I don't know why I'm still responding to this thread 24 hours later, but just thought I'd add this tweet from Le Cun: "Neuroscience greatly influenced me (there is a direct line from Hubel & Wiesel to ConvNets) and Geoff Hinton. And the whole idea of neural nets and learning by adjusting synaptic weights clearly comes from neuroscience."

https://x.com/ylecun/status/1583872918634655744?s=20

Surely you are trolling me now. There is a very clear biological inspiration mentioned in this paper: they literally define a CNN as having “receptive fields” and then they cite the same Hubel & Wiesel research mentioned before multiple times. LeCun mentions their research in papers even earlier in the 80s as well, during which they were awarded the Nobel prize for their research on the visual system. Of course there is also a lot of computational and mathematical research that was ongoing simultaneously, but to say that there is “no inspiration whatsoever” is pretty far from the truth.

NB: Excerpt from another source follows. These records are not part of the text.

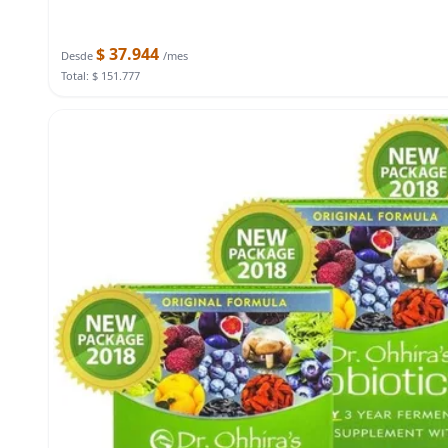
$ 37.944
Desde
/mes
Total: $ 151.777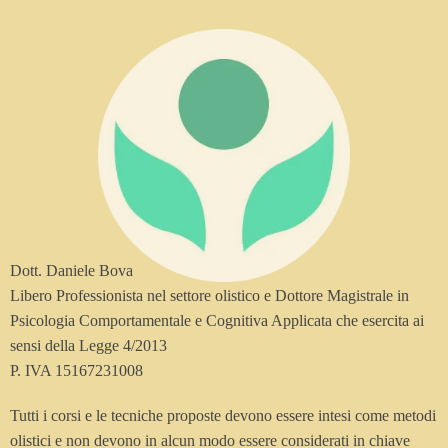
Dott. Daniele Bova
Libero Professionista nel settore olistico e Dottore Magistrale in
Psicologia Comportamentale e Cognitiva Applicata che esercita ai
sensi della Legge 4/2013
P. IVA 15167231008
Tutti i corsi e le tecniche proposte devono essere intesi come metodi
olistici e non devono in alcun modo essere considerati in chiave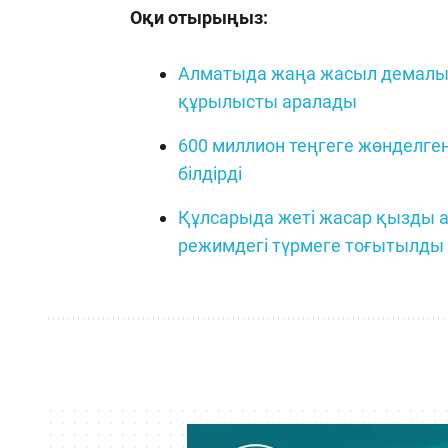
Оқи отырыңыз:
Алматыда жаңа жасыл демалы
құрылысты аралады
600 миллион теңгеге жөнделген 
білдірді
Құлсарыда жеті жасар қызды а
режимдегі түрмеге тоғытылды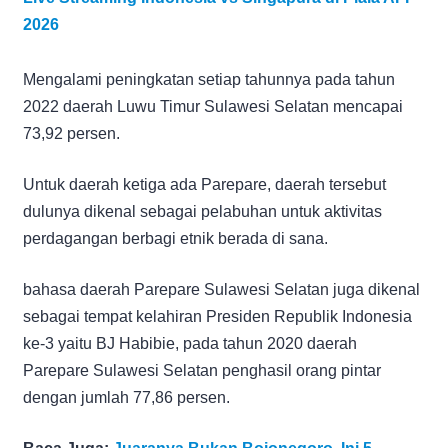
2026
Mengalami peningkatan setiap tahunnya pada tahun
2022 daerah Luwu Timur Sulawesi Selatan mencapai
73,92 persen.
Untuk daerah ketiga ada Parepare, daerah tersebut
dulunya dikenal sebagai pelabuhan untuk aktivitas
perdagangan berbagi etnik berada di sana.
bahasa daerah Parepare Sulawesi Selatan juga dikenal
sebagai tempat kelahiran Presiden Republik Indonesia
ke-3 yaitu BJ Habibie, pada tahun 2020 daerah
Parepare Sulawesi Selatan penghasil orang pintar
dengan jumlah 77,86 persen.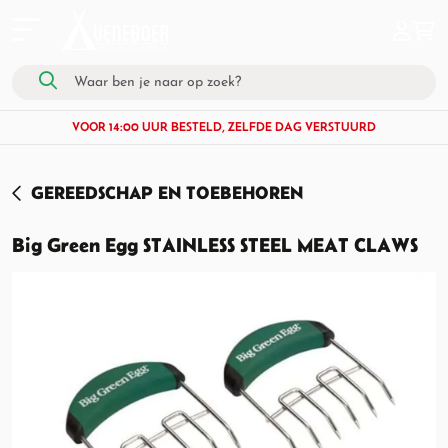
VOOR 14:00 UUR BESTELD, ZELFDE DAG VERSTUURD
GEREEDSCHAP EN TOEBEHOREN
Big Green Egg STAINLESS STEEL MEAT CLAWS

Some time around mid 1995 until basically now, it became out of fashion to explain your motivations of some new modeling as inspired from biology, as that was often handwaving with only little understanding of the actual neuroscience. So that is why people stopped writing that in papers. Just let the actual performance numbers speak for themselves. Either you get good performance, then it doesn't really matter where this was inspired from, or it does not work well, then it also does not matter where this was inspired from. In machine learning, it mostly matters whether it works well or not.
That's funny. I had a book on "neural nets" in the 1980s, and it mentioned the analog to brain neurons.